Results: At three years, 31.5% of the metal/polyethylene implants were devoid of any signs of wear compared with 29.2% in the zircone/polyethylene implants. Mean wear was 0.19 per year for the metal/polyethylene implants versus 0.12 per year for the zircone/polyethylene implants. Overall wear on the AP view at last follow-up was 0.62 mm for the metal/polyethylene implants and 0.40 mm for the zircone/polyethylene implants at three years. This difference was significant p < à.005).
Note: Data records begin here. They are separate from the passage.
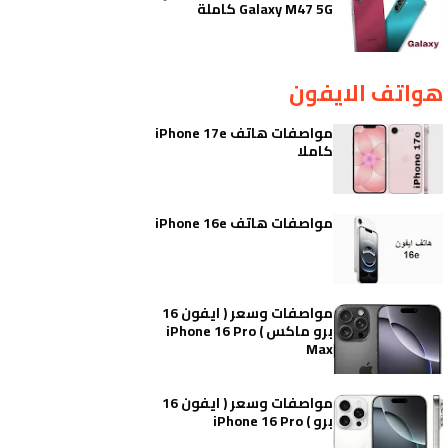
Galaxy M47 5G كاملة
هواتف الايفون
مواصفات هاتف iPhone 17e
كاملا
مواصفات هاتف iPhone 16e
مواصفات وسعر ( ايفون 16
برو ماكس ) iPhone 16 Pro
Max
مواصفات وسعر ( ايفون 16
برو ) iPhone 16 Pro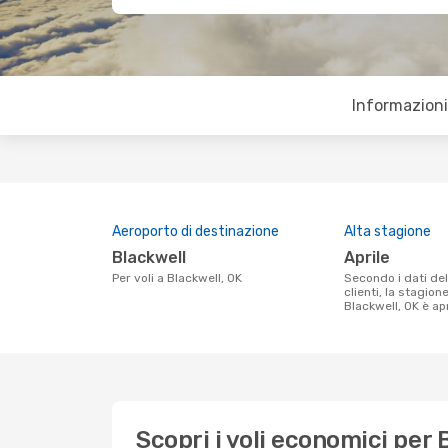
Informazioni 
Aeroporto di destinazione
Alta stagione
Blackwell
aprile
Per voli a Blackwell, OK
Secondo i dati della nostra ricerca
clienti, la stagion
Blackwell, OK è apr
Scopri i voli economici per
Discussion: We did not find any greater wear with the zircone/polyethylene combination compared with metal/polyethylene as was also demonstrated by D. Goutallier. M. Wroblewski (2000) demonstrated in a study with 10 years follow-up that wear was twice as great the first two years with a 22.225 diameter head using the alumine ceramic/polyethylene combination (0.1 mm per year), then stabilised. This was probably due to a stabilisation period. We are probably currently in this stabilisation period with the zircone/polyethylene implants.